The TESS archive - 2 February 1973
Secretary of state 'exceeded powers'
- In making regulations that deprived teachers of their vested right to continue in employment in spite of non-registration with the General Teaching Council, the secretary of state for Scotland exceeded his powers, said Lord Keith in the Court of Session last week. Aberdeen Corporation was therefore, he said, not entitled to dismiss Mr Jack Malloch, 60, a maths teacher, on the ground that his failure to register had made his continued employment unlawful.

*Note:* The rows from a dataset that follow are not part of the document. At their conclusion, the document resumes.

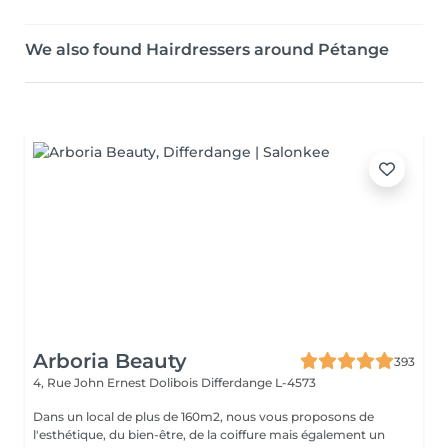
We also found Hairdressers around Pétange
Arboria Beauty
393
4, Rue John Ernest Dolibois
Differdange L-4573
Dans un local de plus de 160m2, nous vous proposons de
l'esthétique, du bien-être, de la coiffure mais également un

Moray House department walks out
- Concerned about the shortage of trained social workers and the inadequate number of training places available, students and staff from Moray House school of community studies walked out and went to Edinburgh University students union with the intention of continuing their studies there for three days. They hoped to provoke public debate about the question.
St Andrews enters Europe
- St Andrews University aims to be Scotland's international university, said Dr J. Steven Watson, principal of the university, at a meeting of the general council on Saturday. For students drawn from outside Britain, he said, the university should look for some financial help outside Britain. He thought a government that was encouraging greater academic contacts across Europe seemed to be contradicting itself when it tried to reduce the number of foreign students in British universities.
Grimm's chauvinist pigs
- Are fairy tales harmless reading fare for children? No, say proponents of a fair deal for little girls. Most of these tales, the critics say, teach the gospel of a male chauvinist society. The thesis, presented by Marcia R. Lieberman at the University of Connecticut, is an extension of earlier feminist charges that primers, textbooks and the history curriculum are riddled with sexist stereotypes.
A firm no to goods-guzzlers
- Mr Erskine Childers, Irish minister for health, told a meeting of local health experts in Cork that it was not the intention of the government to create a wealthy "consumer-goods-guzzling" society. Educators must look for a new quality of life in the 1980s and 1990s, he said.